Upon removal of the laryngoscope, attention was then addressed to the oral cavity. The mouth retractor was inserted and suspended off the Mayo stand. The face was prepped and draped in the usual fashion with wet towels around the face. All operating room personnel were protected with eyewear. KTP/532 laser with 0.6 Endostat was then used to circumscribe and excise the lesion of the left retromolar trigone. A 5 mm cuff of normal tissue was accomplished without difficulty and the excision carried out over the occlusal edge of the mandible and then down into the area of the soft palate and anterior tonsillar pillar. Inferior alveolar nerve was identified as it entered the left side of the mandible. The specimen was tagged at the superior or 12 o’clock position and sent for frozen section analysis. The frozen section returned negative for invasive neoplasm at the margins. However, there was an area of carcinoma in situ inferiorly, which would be at the level of the inferior pole of the tonsil and the retromolar area. Given that this patient has a diffuse condemned mucosa and margins difficult to achieve in this setting, it was elected to desist from further excisions and the plan for closed surveillance of this area postoperatively was made.

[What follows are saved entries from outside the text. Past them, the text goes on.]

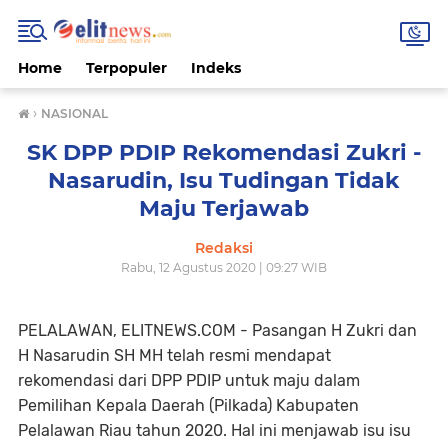
Home
Terpopuler
Indeks
›
NASIONAL
SK DPP PDIP Rekomendasi Zukri -
Nasarudin, Isu Tudingan Tidak
Maju Terjawab
Redaksi
Rabu, 12 Agustus 2020 | 09:27 WIB
PELALAWAN, ELITNEWS.COM - Pasangan H Zukri dan
H Nasarudin SH MH telah resmi mendapat
rekomendasi dari DPP PDIP untuk maju dalam
Pemilihan Kepala Daerah (Pilkada) Kabupaten
Pelalawan Riau tahun 2020. Hal ini menjawab isu isu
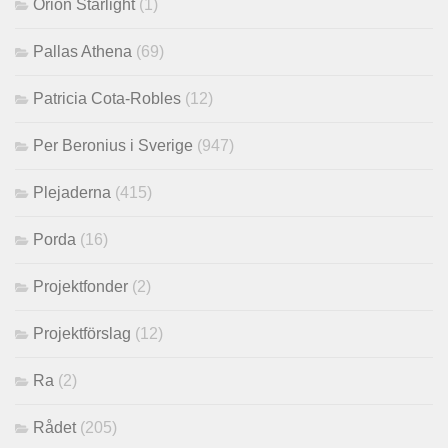
Orion Starlight
(1)
Pallas Athena
(69)
Patricia Cota-Robles
(12)
Per Beronius i Sverige
(947)
Plejaderna
(415)
Porda
(16)
Projektfonder
(2)
Projektförslag
(12)
Ra
(2)
Rådet
(205)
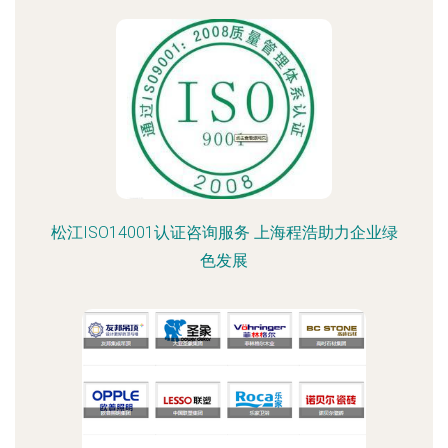
松江ISO14001认证咨询服务 上海程浩助力企业绿
色发展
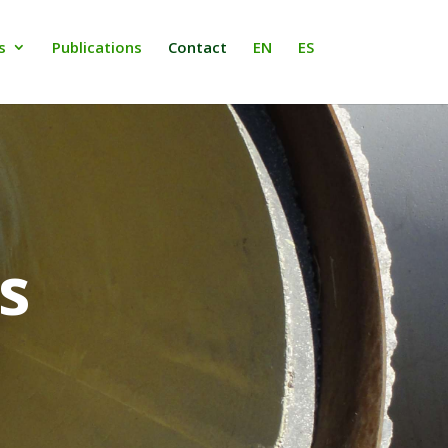
s
Publications
Contact
EN
ES
s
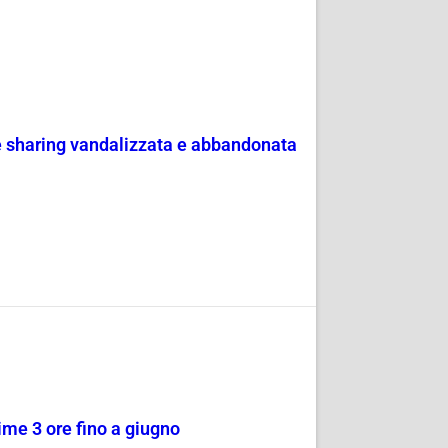
ke sharing vandalizzata e abbandonata
rime 3 ore fino a giugno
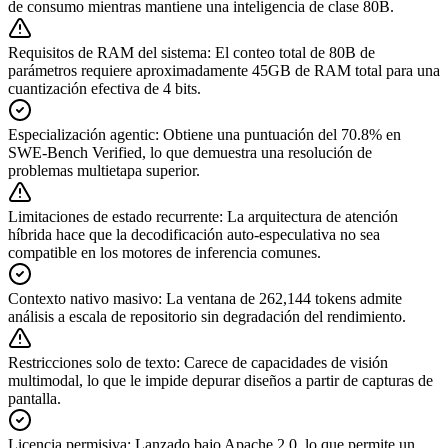
de consumo mientras mantiene una inteligencia de clase 80B.
Requisitos de RAM del sistema
:
El conteo total de 80B de
parámetros requiere aproximadamente 45GB de RAM total para una
cuantización efectiva de 4 bits.
Especialización agentic
:
Obtiene una puntuación del 70.8% en
SWE-Bench Verified, lo que demuestra una resolución de
problemas multietapa superior.
Limitaciones de estado recurrente
:
La arquitectura de atención
híbrida hace que la decodificación auto-especulativa no sea
compatible en los motores de inferencia comunes.
Contexto nativo masivo
:
La ventana de 262,144 tokens admite
análisis a escala de repositorio sin degradación del rendimiento.
Restricciones solo de texto
:
Carece de capacidades de visión
multimodal, lo que le impide depurar diseños a partir de capturas de
pantalla.
Licencia permisiva
:
Lanzado bajo Apache 2.0, lo que permite un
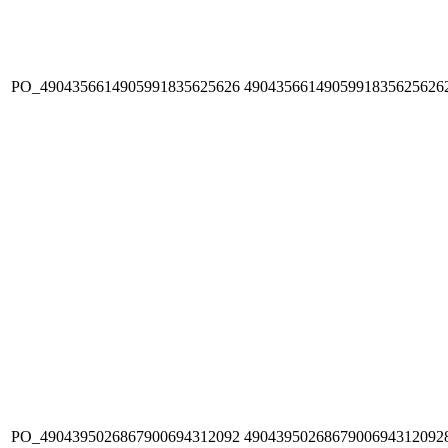
PO_4904356614905991835625626
4904356614905991835625626
PO_4904395026867900694312092
4904395026867900694312092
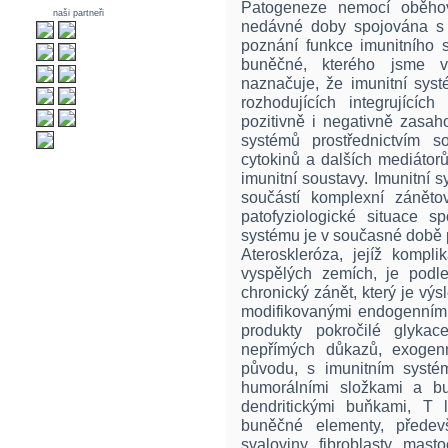
Patogeneze nemocí oběho
naši partneři
nedávné doby spojována s 
poznání funkce imunitního 
buněčné, kterého jsme v
naznačuje, že imunitní sys
rozhodujících integrujícíc
pozitivně i negativně zasah
systémů prostřednictvím sol
cytokinů a dalších mediáto
imunitní soustavy. Imunitní
součástí komplexní zánět
patofyziologické situace s
systému je v současné době 
Ateroskleróza, jejíž kompli
vyspělých zemích, je pod
chronický zánět, který je vý
modifikovanými endogenními s
produkty pokročilé glyka
nepřímých důkazů, exogenní
původu, s imunitním systé
humorálními složkami a bu
dendritickými buňkami, T 
buněčné elementy, předev
svaloviny, fibroblasty, mast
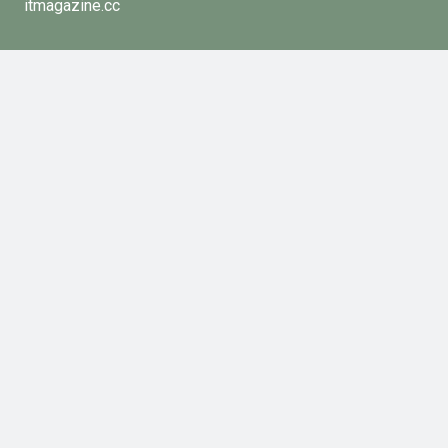
itmagazine.cc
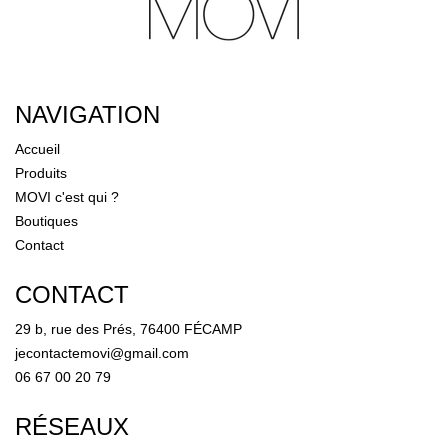
NAVIGATION
Accueil
Produits
MOVI c'est qui ?
Boutiques
Contact
CONTACT
29 b, rue des Prés, 76400 FÉCAMP
jecontactemovi@gmail.com
06 67 00 20 79
RÉSEAUX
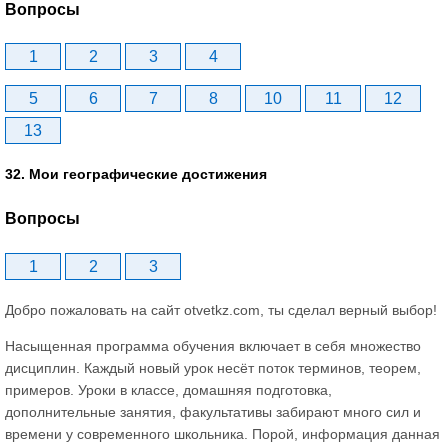
Вопросы
1
2
3
4
5
6
7
8
10
11
12
13
32. Мои географические достижения
Вопросы
1
2
3
Добро пожаловать на сайт otvetkz.com, ты сделал верный выбор!
Насыщенная программа обучения включает в себя множество
дисциплин. Каждый новый урок несёт поток терминов, теорем,
примеров. Уроки в классе, домашняя подготовка,
дополнительные занятия, факультативы забирают много сил и
времени у современного школьника. Порой, информация данная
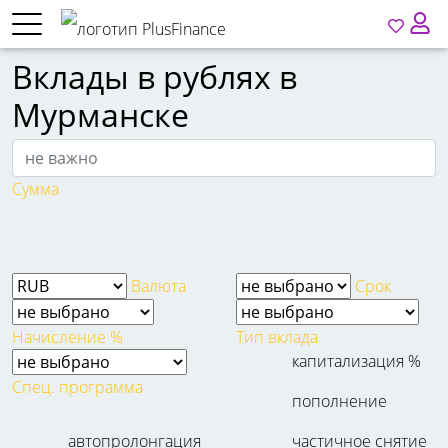
Вклады в рублях в
Мурманске
Сумма
Валюта
Срок
Начисление %
Тип вклада
капитализация %
Спец. программа
пополнение
автопролонгация
частичное снятие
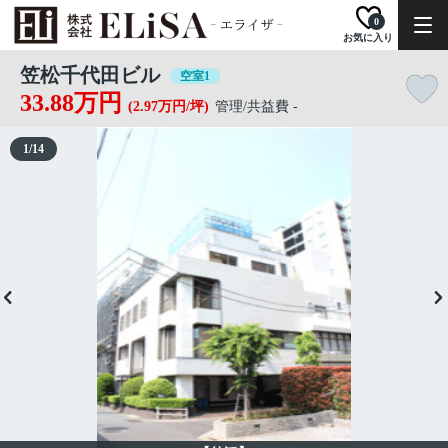
0
お気に入り
笠松千代田ビル
空室1
33.88万円
(2.97万円/坪)
管理/共益費 -
1
/
14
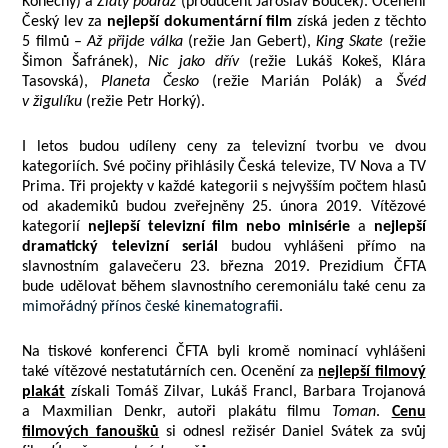
Konečný) a
Zlatý podraz
(producent Jaroslav Bouček). Ocenění
Český lev za
nejlepší dokumentární film
získá jeden z těchto
5 filmů –
Až přijde válka
(režie Jan Gebert),
King Skate
(režie
Šimon Šafránek),
Nic jako dřív
(režie Lukáš Kokeš, Klára
Tasovská),
Planeta Česko
(režie Marián Polák) a
Švéd
v žigulíku
(režie Petr Horký).
I letos budou udíleny ceny za televizní tvorbu ve dvou
kategoriích. Své počiny přihlásily Česká televize, TV Nova a TV
Prima. Tři projekty v každé kategorii s nejvyšším počtem hlasů
od akademiků budou zveřejněny 25. února 2019. Vítězové
kategorií
nejlepší televizní film nebo minisérie
a
nejlepší
dramatický televizní seriál
budou vyhlášeni přímo na
slavnostním galavečeru 23. března 2019. Prezidium ČFTA
bude udělovat během slavnostního ceremoniálu také cenu za
mimořádný přínos české kinematografii
.
Na tiskové konferenci ČFTA byli kromě nominací vyhlášeni
také vítězové nestatutárních cen. Ocenění za
nejlepší filmový
plakát
získali Tomáš Zilvar, Lukáš Francl, Barbara Trojanová
a Maxmilian Denkr, autoři plakátu filmu
Toman
.
Cenu
filmových fanoušků
si odnesl režisér Daniel Svátek za svůj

Attention was then addressed to the left neck. The left neck was prepped and draped in usual sterile fashion. Lidocaine 1% with 1:100,000 epinephrine was infiltrated into the skin of the neck. A curvilinear incision was made for the mastoid deep down into the mid neck level and brought up into the submandibular area. Skin flaps were elevated superiorly and inferiorly deep to the platysma layer. The supraomohyoid selective neck dissection was performed. The anterior border of sternocleidomastoid muscle and superior part of the omohyoid muscles were the limits of the resection. Actually, the SCM was retracted laterally and the fascia dissected off the underbelly of that muscle all over the carotid sheath structures with a special package being developed, including lymph nodes of the jugular chain. The fascial packet was dissected superiorly off the carotid sheath structures. The omohyoid nerve was dissected out. The specimen reflected superiorly to the level of the submandibular gland. The submandibular gland was then isolated and the facial vein and artery were ligated and divided.

The lateral aspect of the submandibular gland with fascia was elevated off the lateral aspect to the gland after ligating the facial vein. The submandibular gland was then retracted inferiorly into the neck. The omohyoid muscle was retracted to expose the lingual nerve attachments in the submandibular duct. These were ligated and divided sparing lingual nerve injury. The specimen was then delivered which included levels I, II, and III. There was a fairly large node in level II, but all other nodes appeared relatively normal. After saline irrigation with noted hemostasis, #10 flat fully perforated Jackson-Pratt drains were brought out in inferiorly stab wounds and sewn into place with silk ligature. Closure was accomplished with the deep layer in the platysma followed by a second layer in the dermis using interrupted 4-0 Vicryl stitches. Skin staples were applied to the skin and antibiotic ointment. The drain was taped into place. The patient was then allowed to awaken from anesthesia, extubated, and taken to recovery room in stable condition. Estimated blood loss was less than 100 mL.